Tenir quarante-huit heures dans un logement est d’ailleurs relativement aisé. Avec des vivres, des recharges de téléphone portable, en sachant être discret, il est assez facile de rester deux jours dans un logement sans se faire remarquer.

Ces manœuvres sont lancées par des organisations extrémistes qui n’agissent pas tant dans l’intérêt des réfugiés que pour des motifs idéologiques, et par des organisations criminelles – ces mafias dont je parlais à l’instant – qui rackettent et rançonnent les migrants, transformant cette activité en un véritable business dans lequel toutes les personnes sont manipulées.

Ce phénomène d’instrumentalisation se produit ailleurs en France, en région parisienne comme en province. Certes, les acteurs sont différents, mais ce sont toujours des personnes mal intentionnées, qui utilisent la faille des quarante-huit heures pour contourner la loi et mettre sous leur coupe des personnes fragiles, SDF ou sans-papiers.

À la problématique des quarante-huit heures s’ajoute un autre enjeu : la saisine par le propriétaire ou le locataire. En effet, pour engager la procédure d’expulsion, obligation est faite que le constat des faits soit demandé par le propriétaire ou le locataire des lieux. On comprend bien l’importance, pour la protection de la propriété privée, de l’intervention de l’occupant en titre.

En pratique, trouver cette personne en quarante-huit heures s’apparente parfois à une mission impossible. La municipalité met évidemment tout en œuvre pour retrouver les occupants légitimes, dès qu’une intrusion illégale est signalée ou détectée. Mais ce délai, surtout un week-end, complique la tâche : comment avoir accès aux données cadastrales lorsque le service municipal est fermé ?

Ce sont ces questions, très terre à terre, qui se posent et les squatteurs le savent pertinemment. Telle est la réalité : nous sommes souvent face à des organisations qui connaissent très bien la loi, le droit et surtout la façon de les utiliser. Voilà pourquoi j’ai voulu, à travers la présente proposition de loi, réagir face à cette situation inacceptable.

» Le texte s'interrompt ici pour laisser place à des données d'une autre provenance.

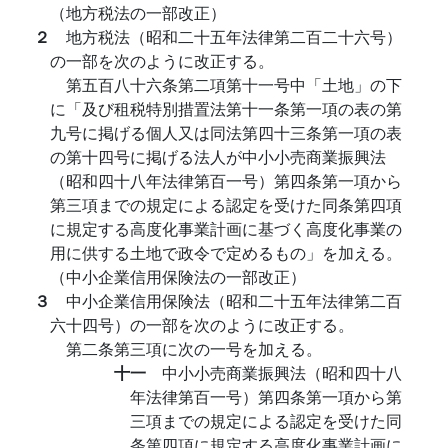
（地方税法の一部改正）
２
地方税法（昭和二十五年法律第二百二十六号）
の一部を次のように改正する。
第五百八十六条第二項第十一号中「土地」の下
に「及び租税特別措置法第十一条第一項の表の第
九号に掲げる個人又は同法第四十三条第一項の表
の第十四号に掲げる法人が中小小売商業振興法
（昭和四十八年法律第百一号）第四条第一項から
第三項までの規定による認定を受けた同条第四項
に規定する高度化事業計画に基づく高度化事業の
用に供する土地で政令で定めるもの」を加える。
（中小企業信用保険法の一部改正）
３
中小企業信用保険法（昭和二十五年法律第二百
六十四号）の一部を次のように改正する。
第二条第三項に次の一号を加える。
十一
中小小売商業振興法（昭和四十八
年法律第百一号）第四条第一項から第
三項までの規定による認定を受けた同
条第四項に規定する高度化事業計画に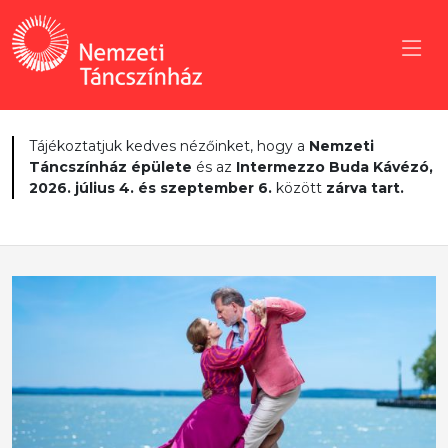
Tájékoztatjuk kedves nézőinket, hogy a
Nemzeti
Táncszínház épülete
és az
Intermezzo Buda Kávézó,
2026. július 4. és szeptember 6.
között
zárva tart.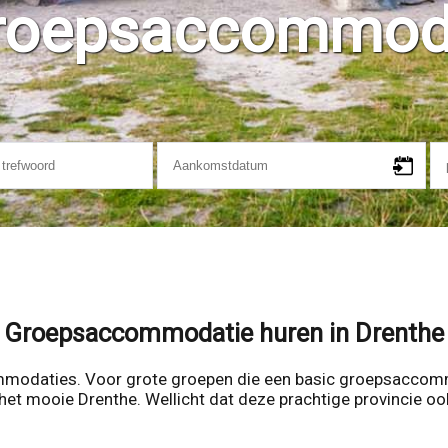
roepsaccommodat
Groepsaccommodatie huren in Drenthe
modaties. Voor grote groepen die een basic groepsaccomm
t mooie Drenthe. Wellicht dat deze prachtige provincie oo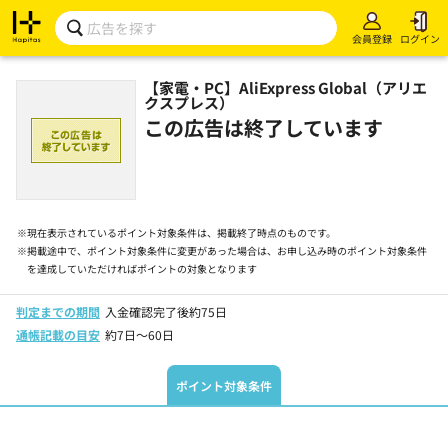
会員登録
ログイン
【家電・PC】AliExpress Global（アリエ
クスプレス）
この広告は終了しています
※
現在表示されているポイント対象条件は、掲載終了時点のものです。
※
掲載途中で、ポイント対象条件に変更があった場合は、お申し込み時のポイント対象条件
を達成していただければポイントの対象となります
判定までの期間
入金確認完了後約75日
通帳記載の目安
約7日～60日
ポイント対象条件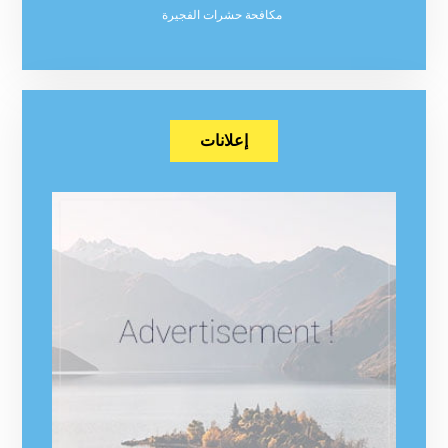
مكافحة حشرات الفجيرة
إعلانات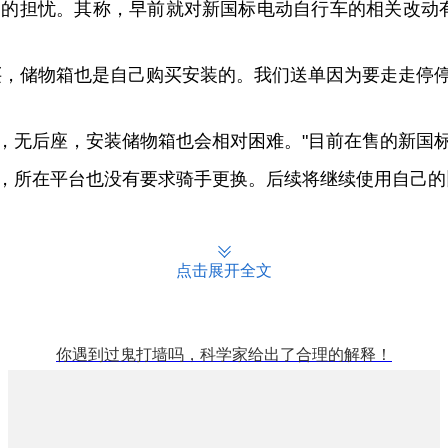
担忧。其称，早前就对新国标电动自行车的相关改动有所
，储物箱也是自己购买安装的。我们送单因为要走走停停
无后座，安装储物箱也会相对困难。"目前在售的新国标
所在平台也没有要求骑手更换。后续将继续使用自己的
点击展开全文
你遇到过鬼打墙吗，科学家给出了合理的解释！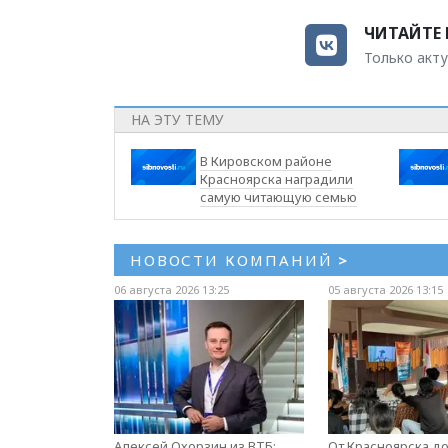
ЧИТАЙТЕ 
Только акту
НА ЭТУ ТЕМУ
В Кировском районе
Красноярска наградили
самую читающую семью
НОВОСТИ КОМПАНИЙ
>
06 августа 2026 13:25
05 августа 2026 13:15
Алексей Охорзин из ВТБ:
От Красноярска д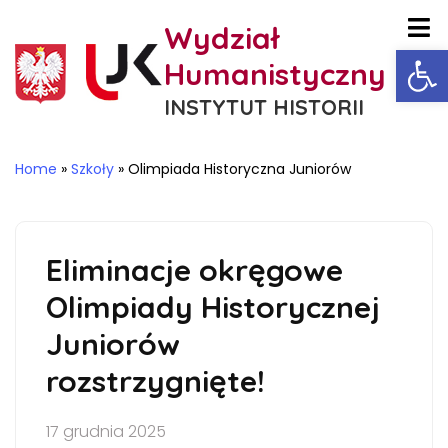
Wydział
Ot
Humanistyczny
INSTYTUT HISTORII
Home
»
Szkoły
»
Olimpiada Historyczna Juniorów
Eliminacje okręgowe
Olimpiady Historycznej
Juniorów
rozstrzygnięte!
17 grudnia 2025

C’était tout le sens de l’article 1er de ce texte dans sa rédaction initiale. Porter à quatre-vingt-seize heures le délai permettant d’être en mesure de constater la flagrance résolvait le problème du week-end, qui est par excellence le moment de déploiement des stratégies d’occupation illicite.

C’était en outre un délai qui offrait plus de facilités pour retrouver le propriétaire ou le locataire, voire pour repérer le début de l’occupation illicite.

Enfin, rester quatre-vingt-seize heures, c’est-à-dire quatre jours, dans un logement sans en sortir afin de ne pas éveiller l’attention des voisins était beaucoup plus complexe et beaucoup plus rude que tenir quarante-huit heures.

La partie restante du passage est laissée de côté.